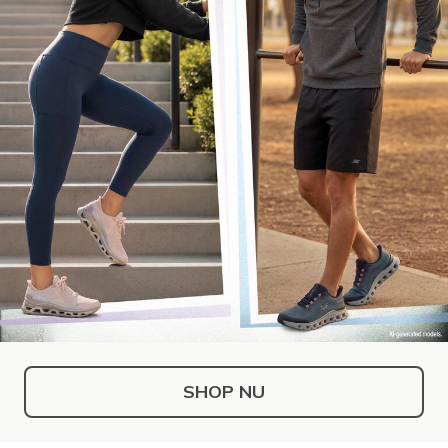
SHOP NU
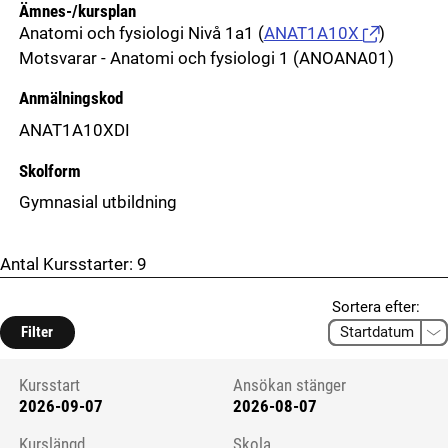
Ämnes-/kursplan
Anatomi och fysiologi Nivå 1a1
(
ANAT1A10X
)
Motsvarar - Anatomi och fysiologi 1 (ANOANA01)
Anmälningskod
ANAT1A10XDI
Skolform
Gymnasial utbildning
Antal Kursstarter:
9
Sortera efter:
Filter
Kursstart
Ansökan stänger
2026-09-07
2026-08-07
Kursstart 6264721
Kurslängd
Skola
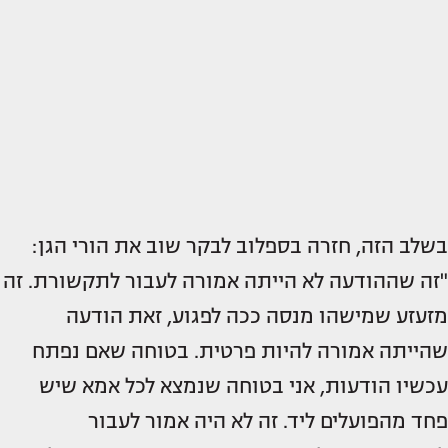
בשלב הזה, חזרה בספלוב לבקר שוב את הורי הגן:
"זה שההודעה לא הייתה אמורה לעבור לתקשורת. זה
מזעזע שמישהו מנסה ככה לפגוע, זאת הודעה
שהייתה אמורה להיות פרטית. בטוחה שאם נפתח
עכשיו הודעות, אני בטוחה שנמצא לכל אמא שיש
פחד מהפועלים ליד. זה לא היה אמור לעבור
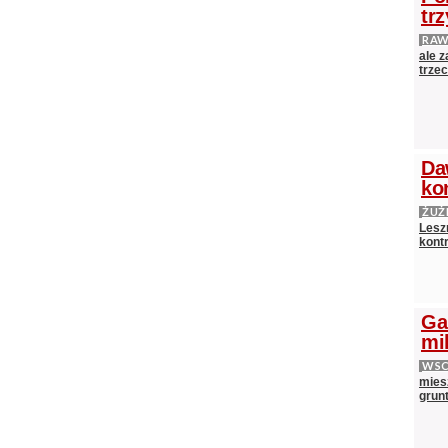
tr
RAW
ale 
trze
Da
ko
ŻUŻ
Lesz
kontr
Ga
mi
WS
mies
grun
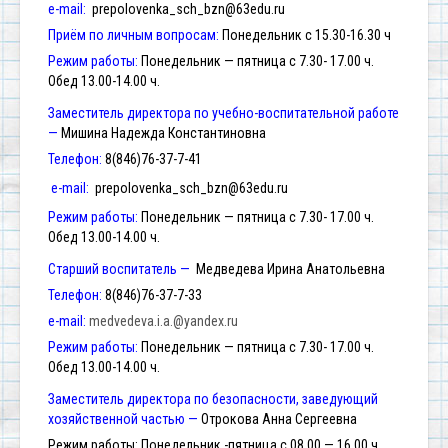
e-mail:
prepolovenka_sch_bzn@63edu.ru
Приём по личным вопросам:
Понедельник с 15.30-16.30 ч
Режим работы:
Понедельник — пятница с 7.30- 17.00 ч.
Обед 13.00-14.00 ч.
Заместитель директора по учебно-воспитательной работе
—
Мишина Надежда Константиновна
Телефон:
8(846)76-37-7-41
e-mail:
prepolovenka_sch_bzn@63edu.ru
Режим работы:
Понедельник — пятница с 7.30- 17.00 ч.
Обед 13.00-14.00 ч.
Старший воспитатель —
Медведева Ирина Анатольевна
Телефон:
8(846)76-37-7-33
e-mail:
medvedeva.i.a.@yandex.ru
Режим работы:
Понедельник — пятница с 7.30- 17.00 ч.
Обед 13.00-14.00 ч.
Заместитель директора по безопасности, заведующий
хозяйственной частью —
Отрокова Анна Сергеевна
Режим работы: Понедельник -пятница с 08.00 — 16.00 ч.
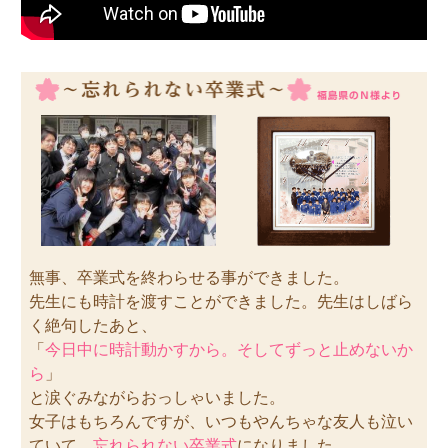
無事、卒業式を終わらせる事ができました。
先生にも時計を渡すことができました。先生はしばら
く絶句したあと、
「
今日中に時計動かすから。そしてずっと止めないか
ら
」
と涙ぐみながらおっしゃいました。
女子はもちろんですが、いつもやんちゃな友人も泣い
ていて、
忘れられない卒業式
になりました。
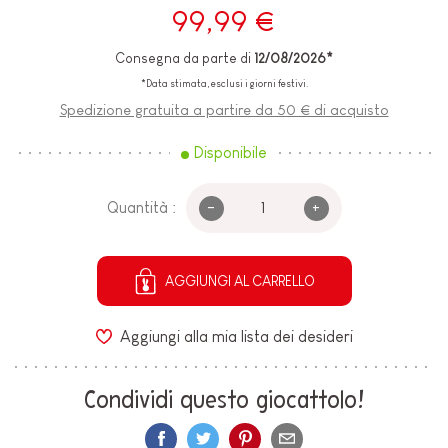
99,99 €
Consegna da parte di
12/08/2026*
*Data stimata, esclusi i giorni festivi.
Spedizione gratuita a partire da 50 € di acquisto
Disponibile
-
+
Quantità :
AGGIUNGI AL CARRELLO
Aggiungi alla mia lista dei desideri
Condividi questo giocattolo!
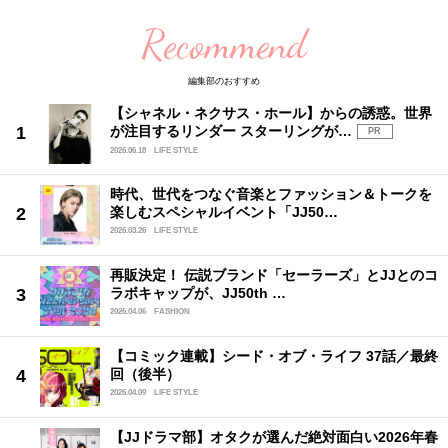
Recommend
編集部のおすすめ
【シャネル・ネクサス・ホール】からの誘惑。世界
が注目するリンダー スターリングが…
PR
2026.06.18
LIFE STYLE
時代、世代をつなぐ音楽とファッション＆トークを
楽しむスペシャルイベント「JJ50…
2026.03.26
LIFE STYLE
再販決定！ 伝説ブランド「セーラーズ」とJJとのコ
ラボキャップが、JJ50th …
2026.04.06
FASHION
【コミック連載】シード・オブ・ライフ 37話／最終
回（後半）
2026.04.09
LIFE STYLE
【JJドラマ部】オタクが選んだ絶対面白い2026年春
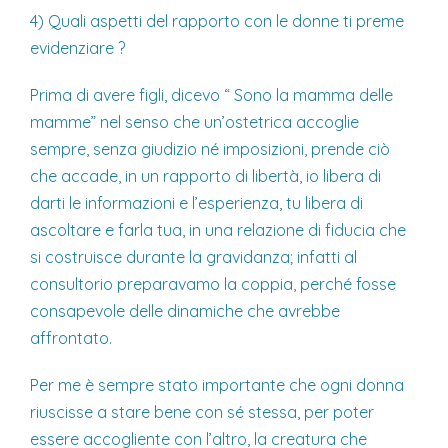
4) Quali aspetti del rapporto con le donne ti preme
evidenziare ?
Prima di avere figli, dicevo “ Sono la mamma delle
mamme” nel senso che un’ostetrica accoglie
sempre, senza giudizio né imposizioni, prende ciò
che accade, in un rapporto di libertà, io libera di
darti le informazioni e l’esperienza, tu libera di
ascoltare e farla tua, in una relazione di fiducia che
si costruisce durante la gravidanza; infatti al
consultorio preparavamo la coppia, perché fosse
consapevole delle dinamiche che avrebbe
affrontato.
Per me è sempre stato importante che ogni donna
riuscisse a stare bene con sé stessa, per poter
essere accogliente con l’altro, la creatura che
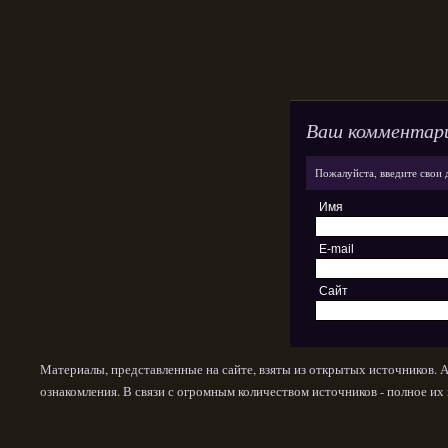
Ваш комментар
Пожалуйста, введите свои 
Имя
E-mail
Сайт
Материалы, представленные на сайте, взяты из открытых источников. 
ознакомления. В связи с огромным количеством источников - полное и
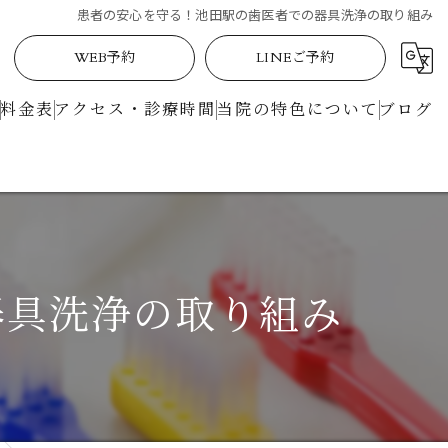
患者の安心を守る！池田駅の歯医者での器具洗浄の取り組み
WEB予約
LINEご予約
料金表
アクセス・診療時間
当院の特色について
ブログ
定期検診
矯正
土曜日
器具洗浄の取り組み
駅近
マイクロスコープ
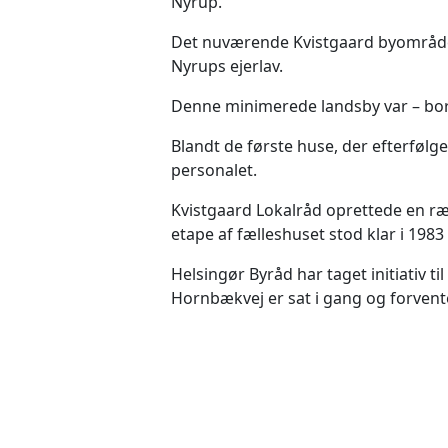
Nyrup.
Det nuværende Kvistgaard byområde 
Nyrups ejerlav.
Denne minimerede landsby var – bort
Blandt de første huse, der efterfølg
personalet.
Kvistgaard Lokalråd oprettede en ræk
etape af fælleshuset stod klar i 198
Helsingør Byråd har taget initiativ 
Hornbækvej er sat i gang og forvente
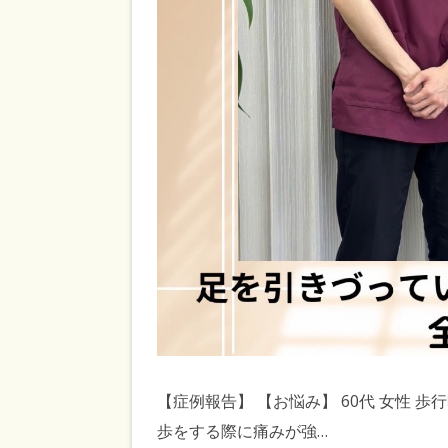
【症例報告】 【お悩み】 60代 女性
歩をする際に痛みが強…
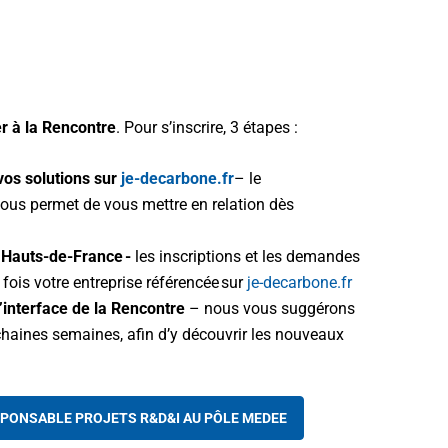
r à la Rencontre
. Pour s’inscrire, 3 étapes :
vos solutions sur
je-decarbone.fr
– le
 vous permet de vous mettre en relation dès
 Hauts-de-France -
les inscriptions et les demandes
fois votre entreprise référencée sur
je-decarbone.fr
’interface de la Rencontre
– nous vous suggérons
chaines semaines, afin d’y découvrir les nouveaux
SPONSABLE PROJETS R&D&I AU PÔLE MEDEE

- **What to produce**:
Transcribe the opening line of the listing above, please, and every line after it through the line with "Заместитель директора по безопасности, заведующий", word for word, without pictures.

- **Response area**:
SHOP NU
Ämnes-/kursplan
Anatomi och fysiologi Nivå 1a1
(
ANAT1A10X
)
Motsvarar - Anatomi och fysiologi 1 (ANOANA01)
Anmälningskod
ANAT1A10XDI
Skolform
Gymnasial utbildning
Antal Kursstarter:
9
Sortera efter:
Filter
Kursstart
Ansökan stänger
2026-09-07
2026-08-07
Kursstart 6264721
Kurslängd
Skola
בשלב הזה, חזרה בספלוב לבקר שוב את הורי הגן:
"זה שההודעה לא הייתה אמורה לעבור לתקשורת. זה
מזעזע שמישהו מנסה ככה לפגוע, זאת הודעה
שהייתה אמורה להיות פרטית. בטוחה שאם נפתח
עכשיו הודעות, אני בטוחה שנמצא לכל אמא שיש
פחד מהפועלים ליד. זה לא היה אמור לעבור
tr
RAW
ale 
trze
Da
ko
ŻUŻ
Lesz
kontr
Ga
mi
WS
mies
grun
e-mail:
prepolovenka_sch_bzn@63edu.ru
Приём по личным вопросам:
Понедельник с 15.30-16.30 ч
Режим работы:
Понедельник — пятница с 7.30- 17.00 ч.
Обед 13.00-14.00 ч.
Заместитель директора по учебно-воспитательной работе
—
Мишина Надежда Константиновна
Телефон:
8(846)76-37-7-41
e-mail:
prepolovenka_sch_bzn@63edu.ru
Режим работы:
Понедельник — пятница с 7.30- 17.00 ч.
Обед 13.00-14.00 ч.
Старший воспитатель —
Медведева Ирина Анатольевна
Телефон:
8(846)76-37-7-33
e-mail:
medvedeva.i.a.@yandex.ru
Режим работы:
Понедельник — пятница с 7.30- 17.00 ч.
Обед 13.00-14.00 ч.
Заместитель директора по безопасности, заведующий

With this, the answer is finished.